Servant of the Empire
- Authors: Raymond E. Feist Janny Wurts
- Cover artist: Don Maitz
- Language: English
- Series: Empire Trilogy
- Genre: Fantasy
- Publisher: Doubleday
- Publication date: September 1, 1990
- Publication place: United States
- Media type: Print (hardcover & paperback)
- Pages: 580 (first edition)
- ISBN: 0-385-24718-4
- OCLC: 21228515
- Dewey Decimal: 813/.54 20
- LC Class: PS3556.E446 S48 1990
- Preceded by: Daughter of the Empire
- Followed by: Mistress of the Empire

= Servant of the Empire =

1990 Book by Raymond E. Feist and Janny Wurts

Servant of the Empire is a fantasy novel by American writers Raymond E. Feist and Janny Wurts. Published in 1990, it is the second book in the Empire Trilogy, preceded by 1987's Daughter of the Empire and followed by Mistress of the Empire in 1992.

==Plot introduction==
In the world of Kelewan, Mara of the Acoma has now become an expert player in the Game of the Council through bloody political maneuvering. After buying a group of Midkemian prisoners-of-war, she finds one of them—Kevin of Zūn—to be a great asset in her ongoing struggle for survival and power.

==Plot summary==
Having risen in wealth, power and social standing but still threatened by powerful enemies, Lady Mara of the Acoma is in as much danger as ever after her triumphs in Daughter of the Empire. Lord Desio of the Minwanabi, son of the defeated Lord Jingu, swears an unbreakable blood oath to the Red God of Death that he will destroy the Acoma or end his own bloodline. He enlists into this cause his cousin Tasaio, the cruel military genius who had managed to send Mara's father and brother to their deaths without breaking any laws or losing honor.

Though challenging the norms of Tsurani society had served her well, Mara remains a product of her culture and does not question many of her beliefs and conventions.
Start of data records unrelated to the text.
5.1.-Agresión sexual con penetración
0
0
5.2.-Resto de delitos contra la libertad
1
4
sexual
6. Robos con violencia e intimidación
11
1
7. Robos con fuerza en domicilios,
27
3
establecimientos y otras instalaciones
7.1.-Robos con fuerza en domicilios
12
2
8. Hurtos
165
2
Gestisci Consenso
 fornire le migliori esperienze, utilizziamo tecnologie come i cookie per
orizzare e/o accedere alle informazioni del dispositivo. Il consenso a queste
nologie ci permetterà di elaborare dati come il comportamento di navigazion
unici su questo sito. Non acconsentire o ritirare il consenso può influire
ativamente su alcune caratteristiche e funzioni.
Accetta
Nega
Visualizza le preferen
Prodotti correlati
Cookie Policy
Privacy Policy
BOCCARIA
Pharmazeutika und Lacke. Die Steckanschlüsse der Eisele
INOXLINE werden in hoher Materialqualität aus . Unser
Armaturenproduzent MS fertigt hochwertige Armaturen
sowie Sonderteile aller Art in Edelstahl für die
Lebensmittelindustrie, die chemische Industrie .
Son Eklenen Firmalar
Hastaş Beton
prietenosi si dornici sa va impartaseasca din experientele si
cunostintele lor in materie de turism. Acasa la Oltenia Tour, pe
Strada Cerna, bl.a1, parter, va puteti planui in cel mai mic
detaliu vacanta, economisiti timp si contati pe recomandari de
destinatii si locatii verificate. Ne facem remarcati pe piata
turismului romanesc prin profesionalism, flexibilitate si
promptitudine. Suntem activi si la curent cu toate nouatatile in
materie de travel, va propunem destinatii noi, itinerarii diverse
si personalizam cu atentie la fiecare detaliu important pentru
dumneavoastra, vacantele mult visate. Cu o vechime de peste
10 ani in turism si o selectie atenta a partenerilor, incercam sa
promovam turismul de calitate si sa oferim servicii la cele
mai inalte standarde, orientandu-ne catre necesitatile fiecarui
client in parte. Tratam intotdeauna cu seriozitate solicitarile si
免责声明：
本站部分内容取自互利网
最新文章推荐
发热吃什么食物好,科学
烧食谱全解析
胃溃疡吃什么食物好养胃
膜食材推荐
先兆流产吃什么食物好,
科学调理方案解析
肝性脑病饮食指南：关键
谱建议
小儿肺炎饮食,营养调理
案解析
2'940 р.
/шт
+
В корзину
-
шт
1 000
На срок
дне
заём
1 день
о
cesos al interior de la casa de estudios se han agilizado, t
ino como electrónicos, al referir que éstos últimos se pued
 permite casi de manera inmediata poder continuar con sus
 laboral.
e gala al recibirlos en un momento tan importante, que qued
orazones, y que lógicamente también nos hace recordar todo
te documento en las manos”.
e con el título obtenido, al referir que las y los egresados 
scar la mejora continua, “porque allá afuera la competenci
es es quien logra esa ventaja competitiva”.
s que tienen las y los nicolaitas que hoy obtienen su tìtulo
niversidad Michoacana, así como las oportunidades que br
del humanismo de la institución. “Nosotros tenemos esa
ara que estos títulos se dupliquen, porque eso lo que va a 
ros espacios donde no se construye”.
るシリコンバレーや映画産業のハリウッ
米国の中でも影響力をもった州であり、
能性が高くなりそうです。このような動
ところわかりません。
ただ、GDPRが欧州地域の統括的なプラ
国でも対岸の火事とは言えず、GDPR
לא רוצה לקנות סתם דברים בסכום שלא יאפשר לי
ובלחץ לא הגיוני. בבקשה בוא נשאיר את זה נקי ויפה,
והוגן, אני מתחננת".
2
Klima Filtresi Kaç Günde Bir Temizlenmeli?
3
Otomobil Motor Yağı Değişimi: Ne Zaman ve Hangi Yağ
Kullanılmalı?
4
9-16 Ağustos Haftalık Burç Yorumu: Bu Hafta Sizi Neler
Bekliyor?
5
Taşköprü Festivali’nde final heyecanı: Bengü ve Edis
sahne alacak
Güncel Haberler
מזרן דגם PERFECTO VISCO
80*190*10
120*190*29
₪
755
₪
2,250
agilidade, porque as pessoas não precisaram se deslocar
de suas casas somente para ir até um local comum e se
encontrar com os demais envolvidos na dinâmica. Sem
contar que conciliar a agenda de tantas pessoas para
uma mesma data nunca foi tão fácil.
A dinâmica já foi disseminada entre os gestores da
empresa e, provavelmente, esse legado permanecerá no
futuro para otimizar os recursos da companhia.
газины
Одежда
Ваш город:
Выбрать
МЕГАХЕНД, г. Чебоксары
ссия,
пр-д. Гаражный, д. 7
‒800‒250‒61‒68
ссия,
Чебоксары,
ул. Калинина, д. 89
Through the eyes of her Midkemian slave Kevin of Zūn, she begins to see the flaws, contradictions, limitations and potential of the Tsurani Empire—and finds Kevin, a love like she has never known. The Minwanabi plot to kill the Acoma military commander Keyoke and then force Mara into a campaign in the faraway desert lands of Dustari. Thanks to Mara's cho-ja warriors and Kevin's innovative "barbarian" tactics, Mara and her ally the Lord of the Xacatecas manage to overcome a Minwanabi ambush and secure an unprecedented treaty with the desert chiefs of Dustari. Tasaio is exiled for his failure against Mara, but ascends to Lord of the Minwanabi after Desio's death in battle on the barbarian world of Midkemia. Mara barely survives an extended overnight attack orchestrated by Tasaio and a second attack sent by powerful members of the Omechan clan who seek the office of Warlord in the Imperial capital of Kentosani. Mara continues acquiring allies and favors toward an endgame she knows is unavoidable. Her hopes of freeing Kevin from slavery are dashed by a proclamation from the Emperor Ichindar forbidding such practice, and soon she is even forced to relinquish Kevin for an Imperial exchange of prisoners with the Barbarian King. However, Mara manages to influence Ichindar and manipulate the High Council to thwart Tasaio's ambitions and destroy the Minwanabi once and for all. Mara—pregnant with Kevin's child—is named Servant of the Empire.

==Reception==
John C. Burnell of Dragon wrote that the while the novel "avoids most of the usual problems associated with middle volumes of trilogies", Feist and Wurts "don't stop to explain some previously-covered aspects of Tsurani culture, so newcomers may feel underinformed about the insectoid cho-ja or the backgrounds of certain secondary characters." Kirkus Reviews called it "tiresome" and a "very faded carbon-copy of Shogun, with fantasy trappings tossed on."